I got another laugh out of her. Then we were silent. I sat there feeling a little overwhelmed. I don’t very often meet someone who is so unashamed to speak her mind. But I didn’t look down on her for being bold. Life is short. We should come to the point and say what’s on our minds while we can.

One of my younger guests needed some help. I roused myself from my trance. “Will you please excuse me?”

“Of course.”

I returned in five minutes, but she was gone. I looked around, but she was nowhere to be found. “Tom, where is the woman I was talking with?”

What woman?” he asked.

“Deborah. She is wearing pants and a vest. She’s about 45, brown hair with a little gray in it, intelligent looking, tall, quite attractive.”

“I haven’t been paying much attention,” Tom said. “There’ve been a lot of people here, but I think I would have noticed.”

The party wound down. A few friends hung around and helped me clean up. That night I dreamed about Deborah. In my dream she took on mythic proportions. She sat with her legs crossed, meditating, wearing a karate ghi with a black belt. She was even wiser, even more profoundly disappointed with what has become of her world, even more defiant and confident that she would win in the end.
In my dream I asked myself why enlightened messengers from god have to be male? I dreamed of the female prophets of the past who were not given the same standing as the male prophets—because there was a long period when only men wrote history. I dreamed of a new environmental prophet, this time a woman with a message of how to bring peace. I often dream theological dreams.

I asked myself: “If a prophet or an angel came for dinner, what would I serve her? What if Jesus showed up? Would I serve him the flesh of an animal that had been tortured? As in the Cain and Abel story, would god or the goddess be pleased with my offering?”

I slowly awoke. The entire thing had been a dream—the dinner with friends, Deborah’s visit, our complex conversation, and the dream within the dream. Her face came from the watercolor Patti had sold me years before, the one on the cover of this book.

It was almost sunrise. The window was wide open. The full moon was low in the west, shining into my bedroom. The twilight was full of bird songs. There was rustling in the back yard. I snuck out of bed and peeked over the window ledge. There was a big mother raccoon with her two kits, checking out the garden. “Nothing yet, Mrs. Raccoon,” I whispered. “The grapes are not ripe.” I returned to bed and sat with a comforter around myself. I crossed my legs and meditated.

I thought about my calling as a teenager. It happened on a warm summer night at church camp. I was walking back to my cabin from evening chapel.
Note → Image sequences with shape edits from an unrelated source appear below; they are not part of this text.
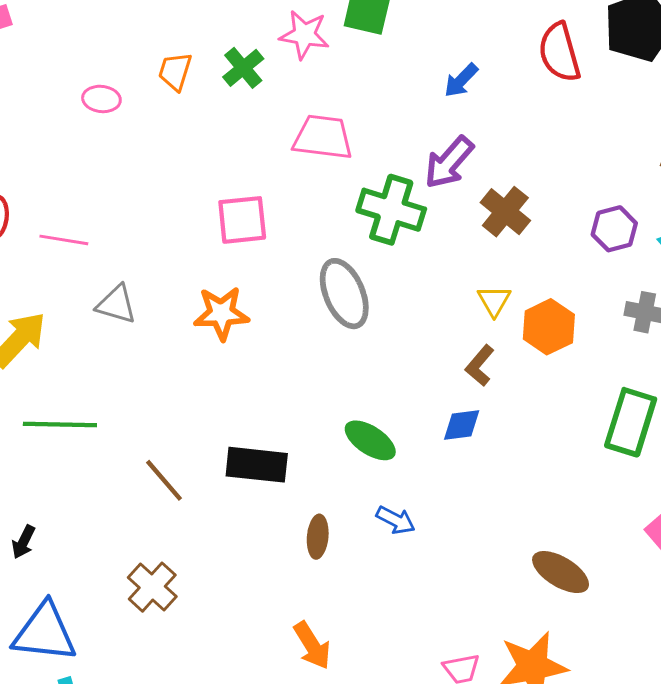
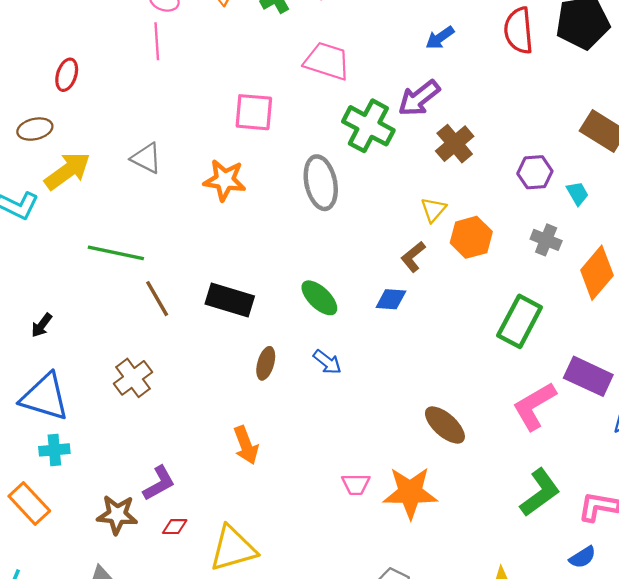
pink line: (64, 240) -> (157, 41), moved, turned 66
green line: (60, 424) -> (116, 253), moved

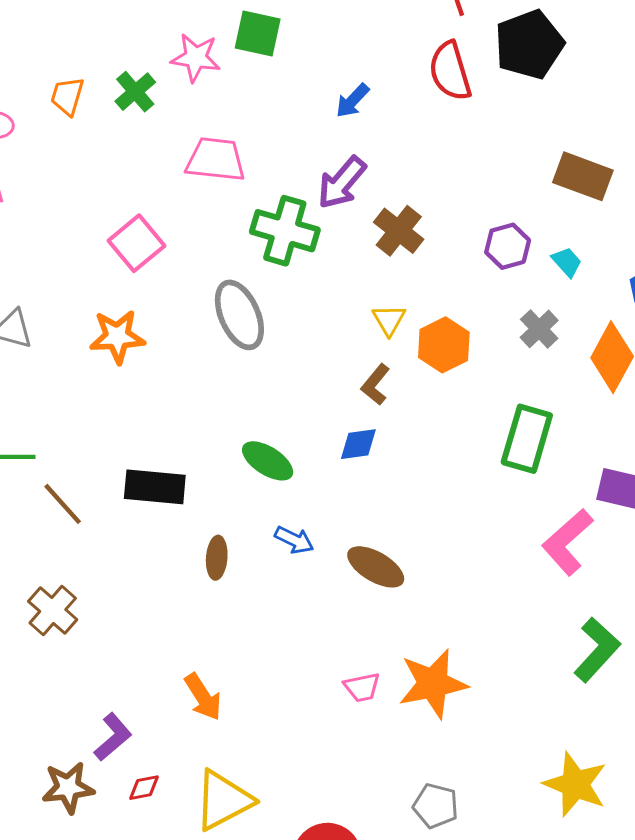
pink square: (254, 112) -> (137, 243), turned -33
gray cross: (546, 240) -> (539, 329), turned 36
brown ellipse: (445, 425) -> (376, 567), moved
orange arrow: (246, 445) -> (203, 697), moved

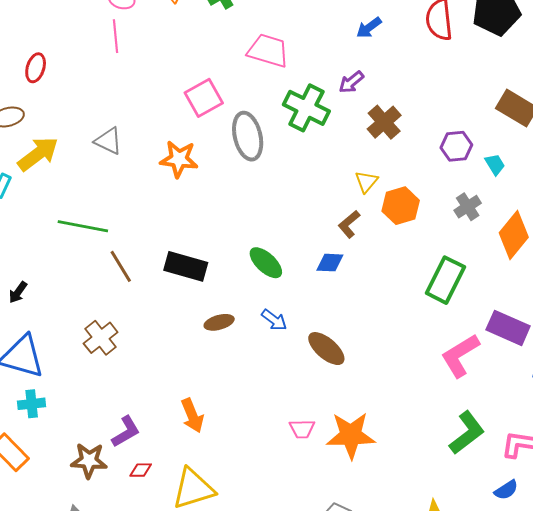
purple arrow: (342, 183) -> (351, 82), size x0.7
gray ellipse: (239, 315) -> (248, 136), moved
brown ellipse: (217, 558) -> (219, 322), turned 60

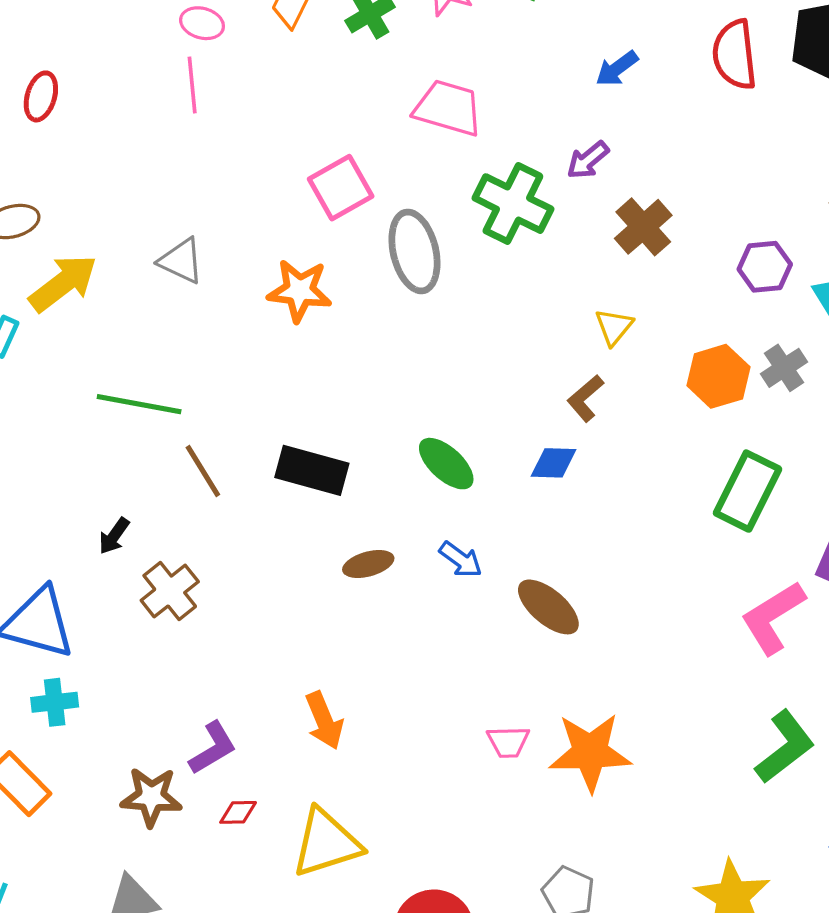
red ellipse: (36, 68) -> (41, 96), moved
orange hexagon: (401, 206) -> (718, 376), moved
black arrow: (18, 292) -> (114, 536), moved

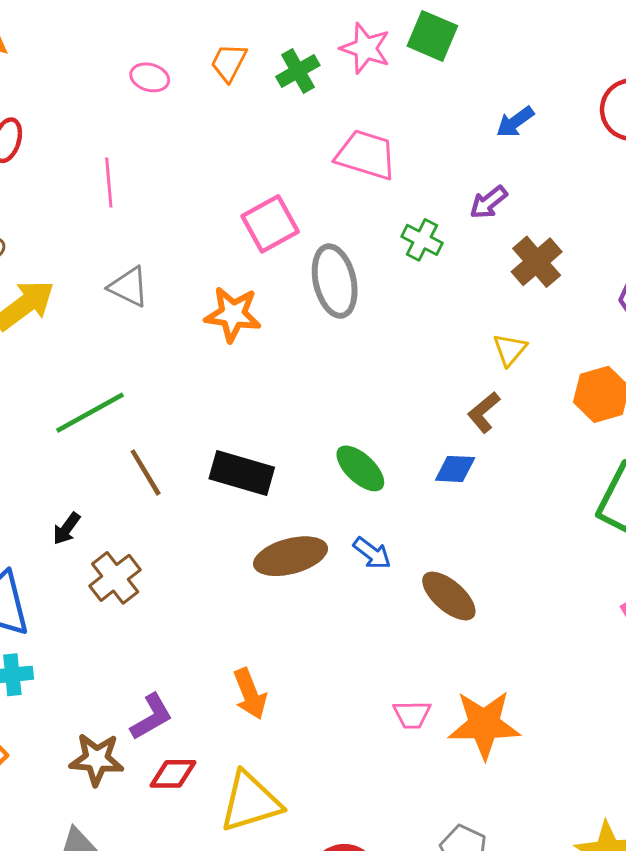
pink line: (192, 85) -> (109, 182), moved
green cross: (513, 204) -> (422, 240), size x0.6
green line: (139, 404) -> (90, 413), turned -40
brown ellipse: (368, 564) -> (291, 556), size x1.6
red diamond: (238, 812) -> (173, 774), size x1.4

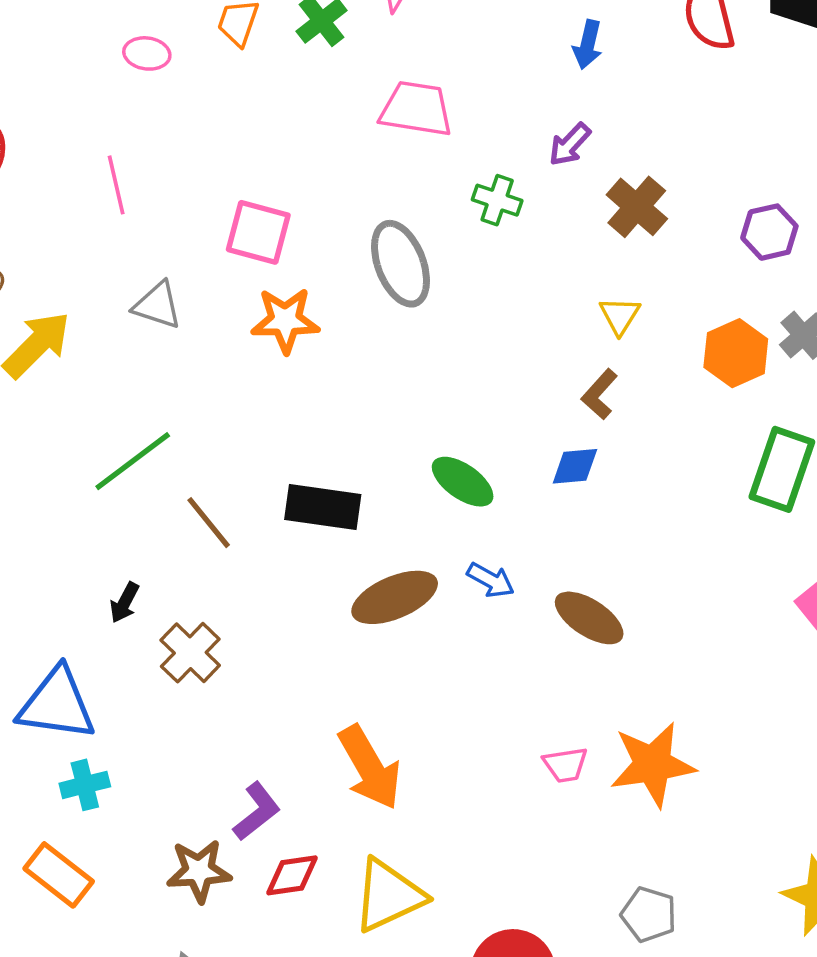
blue arrow: (515, 122) -> (588, 45), turned -33
pink square: (270, 224) -> (258, 232), moved, turned -38
orange arrow: (250, 694) -> (370, 767), size x1.4

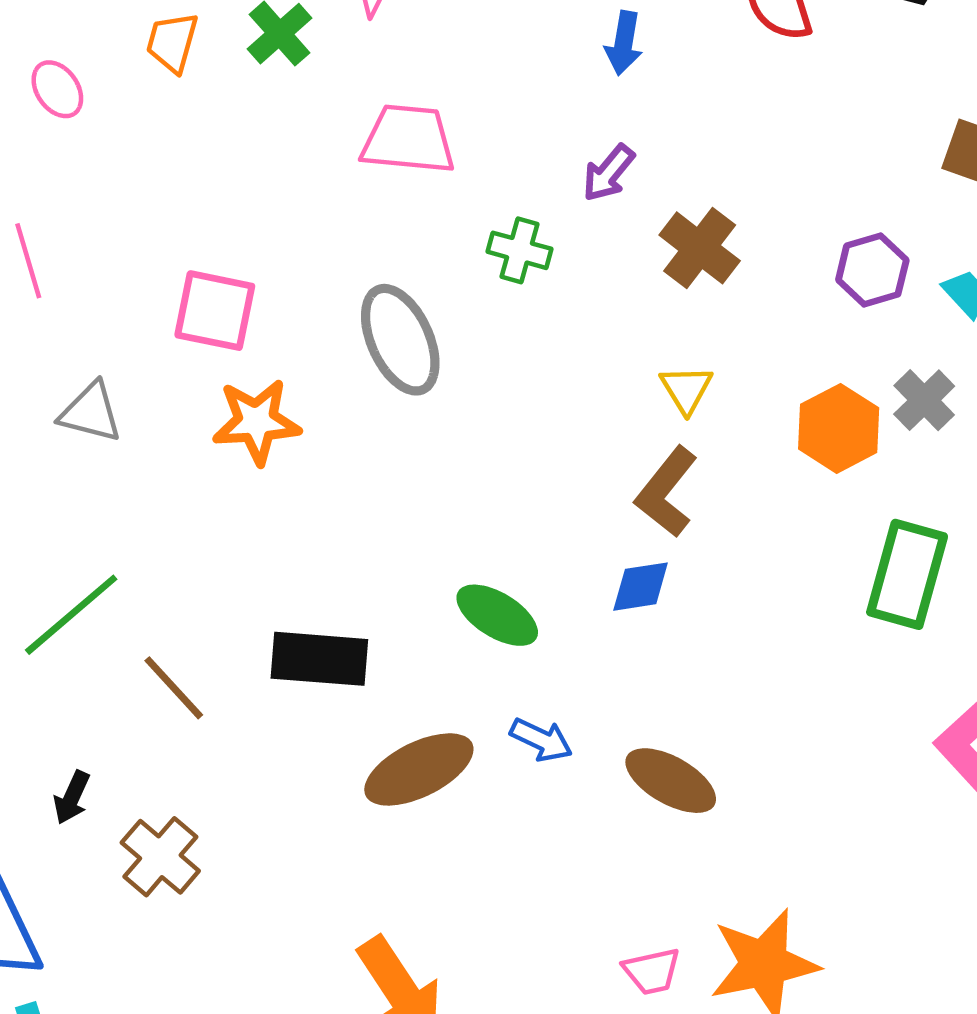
pink ellipse: (147, 53) -> (57, 89), turned 51
brown L-shape: (599, 394) -> (666, 492), size x1.4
I was born Catholic but my parents raised me in a protestant sect where we studied the Bible rigorously. The fact that my parents changed religions several times opened my mind to the idea that truth was not as black and white as the pastor said. I took my religion seriously, but I also took my science seriously. The teachings of my church conflicted with my academic studies.
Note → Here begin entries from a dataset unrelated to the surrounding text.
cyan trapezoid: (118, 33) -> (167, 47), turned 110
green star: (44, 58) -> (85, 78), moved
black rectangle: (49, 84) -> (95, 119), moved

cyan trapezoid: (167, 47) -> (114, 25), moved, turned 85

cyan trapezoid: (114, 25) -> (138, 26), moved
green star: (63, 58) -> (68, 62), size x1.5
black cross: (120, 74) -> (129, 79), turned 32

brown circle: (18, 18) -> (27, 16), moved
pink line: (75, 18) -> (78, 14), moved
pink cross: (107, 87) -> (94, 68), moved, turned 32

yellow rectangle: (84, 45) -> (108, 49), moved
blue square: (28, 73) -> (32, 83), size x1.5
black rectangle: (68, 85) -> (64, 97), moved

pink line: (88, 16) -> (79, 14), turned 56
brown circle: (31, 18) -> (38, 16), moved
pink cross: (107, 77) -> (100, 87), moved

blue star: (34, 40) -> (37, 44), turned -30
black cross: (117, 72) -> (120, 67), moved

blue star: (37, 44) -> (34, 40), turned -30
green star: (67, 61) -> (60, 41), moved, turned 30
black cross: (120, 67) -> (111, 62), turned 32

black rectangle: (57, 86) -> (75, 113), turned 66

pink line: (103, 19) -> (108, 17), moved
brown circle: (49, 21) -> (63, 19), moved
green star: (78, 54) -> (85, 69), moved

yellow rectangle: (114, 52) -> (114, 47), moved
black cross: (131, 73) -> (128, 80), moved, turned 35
I was alone that night. As I walked across the ball field I stopped and looked up at the stars. “How Great Thou Art” was one of the songs we sang, and I pondered the lyrics. It was at a time when I was trying to decide what to believe and what profession to take up. I remember the moment very clearly. I uttered a prayer in my thoughts: “How can I know which way to go?”

In a split second an answer came back to me in my mind: “Search for truth and follow it wherever it leads you. And don’t fear the truth you will find. Truth is the one thing not to fear.” I became physically dizzy and sat down in the dewy grass. Later I learned the term “peak experience.” That was a peak experience.
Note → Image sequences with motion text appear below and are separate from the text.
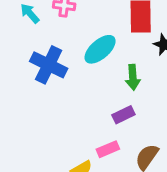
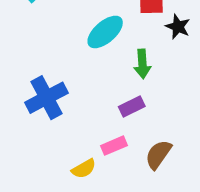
blue cross: (49, 65) -> (47, 98), moved, turned 36

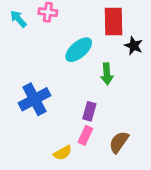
purple rectangle: (132, 107) -> (89, 111), moved, turned -48
pink rectangle: (114, 146) -> (85, 135), turned -42

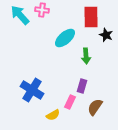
cyan arrow: (18, 19) -> (20, 15), size x1.5
blue cross: (34, 99) -> (32, 90), moved, turned -30
purple rectangle: (89, 111) -> (82, 86), moved

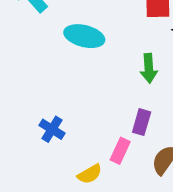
cyan ellipse: (65, 38) -> (84, 36), moved, turned 55
blue cross: (32, 90) -> (52, 129), size x0.6

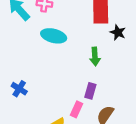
blue cross: (52, 129) -> (19, 89), moved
Sitting in bed, I thought back on my teenage calling, “This is a truth I should follow.” I resolved then and there: “I will treat this as a special moment. I will focus on what’s really important. Everyone dies, but before I die, I will come to the point and say what’s on my mind: How can we expect to stop the violence among humans and the violence against the environment if we don’t stop the violence against the animals?” I turned on the light and started writing this book.